Gibt es Ausnahmen ähnlich wie bei Alkohol, wenn die Eltern dabei sind?

Für Bier, Wein und Sekt gibt es eine Art Elternbonus: Jugendliche zwischen 14 und 16 Jahren dürfen diesen Alkohol trinken, wenn die Eltern dabei sind – sonst erst ab 16. Die Weitergabe von Cannabis an Kinder und Jugendliche wird dagegen bestraft – auch wenn das die eigenen Eltern tun.

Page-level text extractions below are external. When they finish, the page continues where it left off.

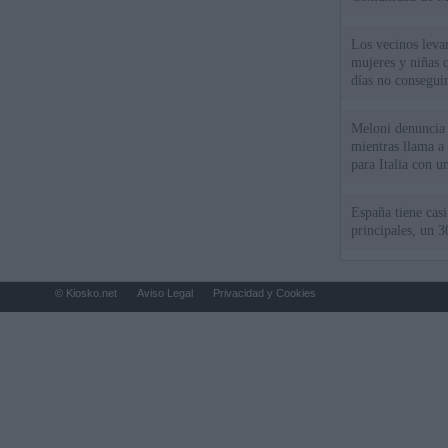
Los vecinos leva
mujeres y niñas 
días no consegu
Meloni denuncia 
mientras llama a
para Italia con 
España tiene cas
principales, un 3
© Kiosko.net
Aviso Legal
Privacidad y Cookies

Wer zu Hause als Erwachsener für den Eigenkonsum Cannabispflanzen anbaut, muss dafür sorgen, dass Minderjährige darauf keinen Zugriff haben, genauso wie auf Cannabisprodukte und Cannabissamen. Auch der Konsum von Cannabis in Gegenwart von Kindern und Jugendlichen ist verboten.

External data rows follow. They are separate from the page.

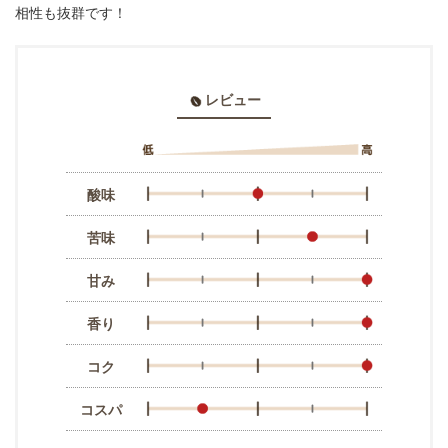
相性も抜群です！
レビュー
酸味
苦味
甘み
香り
コク
コスパ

Warum bleibt Cannabis für Jugendliche verboten?

Das menschliche Gehirn entwickelt sich in zwei Phasen: Die erste läuft im Mutterleib ab, die zweite während der Pubertät – und dauert bis zum 25. Lebensjahr. Wird das Gehirn in dieser Zeit regelmäßig mit THC geflutet, dem psychoaktiven Wirkstoff der Hanfpflanze, kann dies laut der Bundeszentrale für gesundheitliche Aufklärung (BZgA) die Reifeprozesse und damit verbunden die Persönlichkeitsentwicklung stören. Denn der menschliche Körper produziert selbst Stoffe, die den Substanzen im Cannabis sehr ähnlich sind, die sogenannten Endocannabinoide. Sie steuern, welche Vernetzungen genau zwischen den Nervenzellen im Gehirn stattfinden und wo die Nervenzellen hinwandern müssen. Kommt nun auch noch THC hinzu, wird diese Entwicklung gestört.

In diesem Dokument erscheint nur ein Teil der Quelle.